But in evaluating the interaction of the three sides of the ‘political triangle’ Roger explained that we must take into account that voters are using both emotional as well as deliberative reasoning. This is called ‘motivated reasoning’ which simply means that prejudices become reinforced. Thus of those who voted Tory in 2010 60% think they have the best policies on healthcare while 76% of those who voted Labour prefer their policies. Even on the economy the prejudice is reinforced and while not surprisingly 86% of Conservative voters think they have the best policies no less than 60% of Labour voters still think their economic policies are best.  So is there any leverage here? Just 4% of the public thought the Conservatives were best on at least one issue they thought was important and Labour was best on some other issue they thought was important. Only 2% are divided on the economy vs NHS.

In the days before the election around 20% of both Labour and Conservative voters were wavering in their traditional support but few would vote for the other main party. Ipsos MORI estimates that just 1.1% of the electorate switched from voting Labour in 2010 to voting Conservative in 2015 while 0.6% switched from Conservative to Labour. That’s an overall swing of just 0.5%.

In the 2010 election the Conservatives won most of the battleground marginal seats. This time the threats were different. In the marginals in England and Wales the Tories lost more to UKIP than Labour. Labour lost more on the left to fringe parties like the Greens. These fringe parties won few seats but affected the balance in Con-Lab marginals. This is where negative campaigning works best. By preaching to the converted the main parties shore up their vote. But again the ‘motivated reasoning ‘ takes over as 51% of Labour supporters thought the Conservative campaign was the most negative while 42% of Tories thought that Labour had the most negative campaign,

The outcome in these English Con-Lab marginals were nine Labour gains from the Conservatives, mainly in London and six Conservative gains from Labour. But in English Lib-Dem seats the Conservatives made 26 gains and Labour 11. Movements in Wales were small with the Conservatives gaining two from the Lib Dems and one from Labour. In Scotland the Labour share of the vote collapsed from 42% in 2010 to 24% and they lost 40 seats to the SNP. The SNP gained another 10 from the Lib Dems.

Dr Rachel Lawes is founder of two semiotics commercial consulting firms and is one of the world’s best-known commercial semioticians. Semiotics has two components: Linguistics, including analysis of visual information displays, and Anthropology, the analysis of cultural ideas and trends. Traditionally, election advertising has taken the form of outdoor poster campaigns. The defending party says ‘Everything’s fine, don’t let the other party ruin it’ and the main challenger goes on the offensive.  Perhaps the greatest British political poster of all time was the famous Saatchi and Saatchi ad ‘Labour isn’t working.

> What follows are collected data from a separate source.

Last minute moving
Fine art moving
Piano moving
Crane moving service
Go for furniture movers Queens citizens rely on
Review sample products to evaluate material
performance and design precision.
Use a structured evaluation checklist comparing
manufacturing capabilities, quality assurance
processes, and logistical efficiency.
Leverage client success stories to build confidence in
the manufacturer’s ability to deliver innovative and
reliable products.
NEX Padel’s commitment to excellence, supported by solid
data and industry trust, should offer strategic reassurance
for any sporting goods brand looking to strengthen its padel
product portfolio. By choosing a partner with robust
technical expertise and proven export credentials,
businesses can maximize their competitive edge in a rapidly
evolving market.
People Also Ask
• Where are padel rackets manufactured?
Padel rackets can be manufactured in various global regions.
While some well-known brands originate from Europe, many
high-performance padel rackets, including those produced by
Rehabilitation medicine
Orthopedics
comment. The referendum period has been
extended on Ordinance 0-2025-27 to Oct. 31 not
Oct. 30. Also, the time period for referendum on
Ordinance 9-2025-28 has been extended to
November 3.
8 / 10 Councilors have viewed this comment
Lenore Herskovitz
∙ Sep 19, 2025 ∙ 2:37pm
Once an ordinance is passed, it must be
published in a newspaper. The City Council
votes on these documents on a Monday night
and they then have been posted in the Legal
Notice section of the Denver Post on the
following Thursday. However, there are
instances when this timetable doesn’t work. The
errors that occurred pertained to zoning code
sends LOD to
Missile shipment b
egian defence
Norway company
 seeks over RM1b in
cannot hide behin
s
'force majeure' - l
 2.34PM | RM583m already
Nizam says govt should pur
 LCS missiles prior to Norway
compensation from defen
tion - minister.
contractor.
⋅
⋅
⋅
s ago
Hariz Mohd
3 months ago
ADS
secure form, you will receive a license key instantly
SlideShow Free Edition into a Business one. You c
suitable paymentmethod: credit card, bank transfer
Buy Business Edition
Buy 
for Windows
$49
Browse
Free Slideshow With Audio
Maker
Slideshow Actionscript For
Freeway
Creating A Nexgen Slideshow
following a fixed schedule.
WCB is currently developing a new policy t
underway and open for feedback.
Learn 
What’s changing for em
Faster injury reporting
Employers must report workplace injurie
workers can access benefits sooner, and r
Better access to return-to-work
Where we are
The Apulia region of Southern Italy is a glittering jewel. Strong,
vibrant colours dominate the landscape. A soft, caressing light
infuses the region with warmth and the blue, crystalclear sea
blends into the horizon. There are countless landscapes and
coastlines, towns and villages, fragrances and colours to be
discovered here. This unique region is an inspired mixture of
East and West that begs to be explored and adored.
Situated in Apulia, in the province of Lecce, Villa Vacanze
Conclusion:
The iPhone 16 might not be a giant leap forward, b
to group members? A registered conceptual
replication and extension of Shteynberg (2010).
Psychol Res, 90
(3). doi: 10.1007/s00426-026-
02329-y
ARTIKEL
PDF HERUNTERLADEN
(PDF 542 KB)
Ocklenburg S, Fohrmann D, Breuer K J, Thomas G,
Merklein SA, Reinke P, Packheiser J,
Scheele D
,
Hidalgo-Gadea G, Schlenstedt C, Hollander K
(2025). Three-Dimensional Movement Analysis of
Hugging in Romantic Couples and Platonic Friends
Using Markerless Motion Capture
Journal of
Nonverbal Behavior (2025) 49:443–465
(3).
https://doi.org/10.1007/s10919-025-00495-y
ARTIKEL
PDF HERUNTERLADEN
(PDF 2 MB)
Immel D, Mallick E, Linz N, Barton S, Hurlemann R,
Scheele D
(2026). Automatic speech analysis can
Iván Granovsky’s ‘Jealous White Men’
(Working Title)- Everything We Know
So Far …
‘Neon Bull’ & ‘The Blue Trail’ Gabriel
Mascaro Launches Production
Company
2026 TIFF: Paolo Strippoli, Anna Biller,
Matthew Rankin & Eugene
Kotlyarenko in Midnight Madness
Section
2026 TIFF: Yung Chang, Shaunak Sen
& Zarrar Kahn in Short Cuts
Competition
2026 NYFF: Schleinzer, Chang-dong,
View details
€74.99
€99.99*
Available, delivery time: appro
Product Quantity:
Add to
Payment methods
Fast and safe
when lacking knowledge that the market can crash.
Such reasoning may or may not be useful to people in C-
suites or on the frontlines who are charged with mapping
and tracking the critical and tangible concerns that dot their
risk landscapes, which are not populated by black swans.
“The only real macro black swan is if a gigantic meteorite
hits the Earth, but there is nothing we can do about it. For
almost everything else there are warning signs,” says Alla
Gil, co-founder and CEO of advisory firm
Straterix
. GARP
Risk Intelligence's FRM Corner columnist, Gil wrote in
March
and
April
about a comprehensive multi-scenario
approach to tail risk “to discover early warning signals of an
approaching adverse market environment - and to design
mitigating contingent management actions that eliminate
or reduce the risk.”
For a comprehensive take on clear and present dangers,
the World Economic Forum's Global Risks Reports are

It uses a structure called the Western Visual Semiotic (WVS), identified by Kress and Van Leeuven in 1996. The WVS is a well-documented Western cultural artefact that provides a structure or framework for many visual communications. In the West we read from top to bottom and from left to right. Thus in our minds time also moves linearly from left to right while ideas flow from the top and facts are rooted at the bottom.

In the poster on the horizontal axis the queue of unemployed people heads towards the left, back into the past. Britain is regressing. The strapline ‘Britain is better off with the Conservatives’ appears on the right, over in Future space. On the vertical axis at the top there’s a huge headline ‘Labour isn’t working.’ It’s an ideological statement, a big idea. What appears at the bottom is a fact: ‘Britain’s better off with the Conservatives’.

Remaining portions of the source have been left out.